Prendere a calci la guerra

Nel libro di Davide Grassi e Mauro Raimondi le vicende di atleti e atlete nell’epoca dell’ultimo conflitto mondiale

Tragedie, drammi, storie di atleti noti e meno noti che incrociano la storia con la “S” maiuscola, contribuiscono a scriverla con le loro vicende umane. C’è questo compendio di vite nel libro Un calcio alla guerra* che Davide Grassi e Mauro Raimondi hanno scritto per raccontarci le drammatiche scelte che moltissimi atleti, calciatori soprattutto ma non solo, hanno dovuto compiere di fronte al più spietato degli avversari: il secondo conflitto mondiale. Ne parliamo con Davide Grassi uno degli autori, membro della chiesa valdese di Milano: «Ho sempre avuto interesse per quel periodo storico e al contempo per lo sport, quindi mi è venuto spontaneo unire questi due interessi in un libro, e raccontare, in compagnia dell’amico Mauro Raimondi, storie di sportivi rimasti coinvolti a vario titolo nella guerra: sportivi finiti a fare i partigiani, altri deportati, altri che hanno combattuto al fronte, alcuni nomi famosi e altri ormai dimenticati che abbiamo scovato con lunghe ricerche. Il valore aggiunto credo sia questo, riportare alla memoria persone che hanno sacrificato la loro vita, ma che erano state in qualche modo dimenticate».

Infatti, tantissime storie singole i cui stessi protagonisti, per pudore, per dolore, ognuno per un proprio motivo, hanno raramente condiviso: «La ricerca è durata circa tre anni: più scavavamo e più trovavamo altre storie, in una ricerca complessa e con qualche sorpresa, come la amichevole fra Juventus e Milan con il rastrellamento finale da parte delle truppe naziste».

Uno degli episodi centrali del libro: «Si tratta di una partita che si sapeva si fosse svolta, ma non c’erano documenti su quanto accaduto dopo; noi siamo riusciti, anche con un po’ di fortuna, a trovare un fonogramma della Prefettura nell’Archivio di Stato che certifica che effettivamente al termine di quel match furono fermati 300 giovani fra il pubblico: giovani che sono stati poi deportati in Germania quale forza lavoro nelle fabbriche tedesche. Una storia agghiacciante perché queste persone erano andate a vedere una partita in un contesto storico che era già di per sé drammatico, e hanno subito un rastrellamento simile».

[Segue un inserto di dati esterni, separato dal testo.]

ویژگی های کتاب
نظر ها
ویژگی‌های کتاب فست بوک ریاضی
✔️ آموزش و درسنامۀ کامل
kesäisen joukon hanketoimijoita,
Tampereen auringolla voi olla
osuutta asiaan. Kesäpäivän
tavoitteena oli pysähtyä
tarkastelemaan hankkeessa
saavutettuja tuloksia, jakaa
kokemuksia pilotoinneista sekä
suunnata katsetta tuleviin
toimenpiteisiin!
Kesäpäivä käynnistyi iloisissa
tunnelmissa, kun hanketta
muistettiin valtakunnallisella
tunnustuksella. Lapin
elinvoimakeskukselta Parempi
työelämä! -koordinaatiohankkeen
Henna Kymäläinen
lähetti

Nel libro c’è spazio per vicende incredibili come la drammatica partita fra un reparto della Wermacht e una squadra raccogliticcia di italiani, alcuni pare addirittura partigiani: «1° aprile 1944, provincia di Macerata: i tedeschi chiedono all’arbitro di serie A Mario Maurelli, residente in zona per cui persona abbastanza conosciuta, di mettere insieme una squadra di giovani italiani; sembra incredibile ma i tedeschi volevano giocare, svagarsi. Lui si spaventò parecchio ma capì che non aveva molta scelta, aveva anche un fratello partigiano: molti rifiutarono credendo fosse una trappola ma altri accettarono e si giocò questa partita: fra l’altro gli italiani giocavano molto meglio, alla fine stavano vincendo uno a zero e si misero fra loro in qualche modo d’accordo per far pareggiare i tedeschi per non indispettirli troppo. Appena fischiata la fine gli italiani se ne andarono di corsa, e al rinfresco previsto alla fine venne il solo Maurelli, ma per fortuna non accadde nulla di spiacevole».

C’è la storia di Raf Vallone, che conosciamo come attore ma la cui vita meriterebbe un film: due lauree, filosofia, e giurisprudenza, la serie A con il Torino, la Resistenza, la deportazione evitata con una vicenda rocambolesca, poi redattore capo delle pagine culturali de L’Unità e infine celebrità del grande schermo. Poi ancora Tommaso Maestrelli, Gino Bartali e fra i tedeschi il grande campione di ciclismo Albert Richter, che avrebbe potuto vivere una esistenza dorata e che invece si oppose al Nazismo e morì dopo aver aiutato un amico ebreo a fuggire in Svizzera, e molti molti altri.

«Drammaticamente mi hanno colpito le storie dei pugili – conclude Grassi –, lo sport che forse ha pagato il tributo peggiore: addirittura ad Auschwitz si combatteva su dei ring, non solo per vincere o perdere, ma per la stessa sopravvivenza, chi perdeva finiva nelle camere a gas».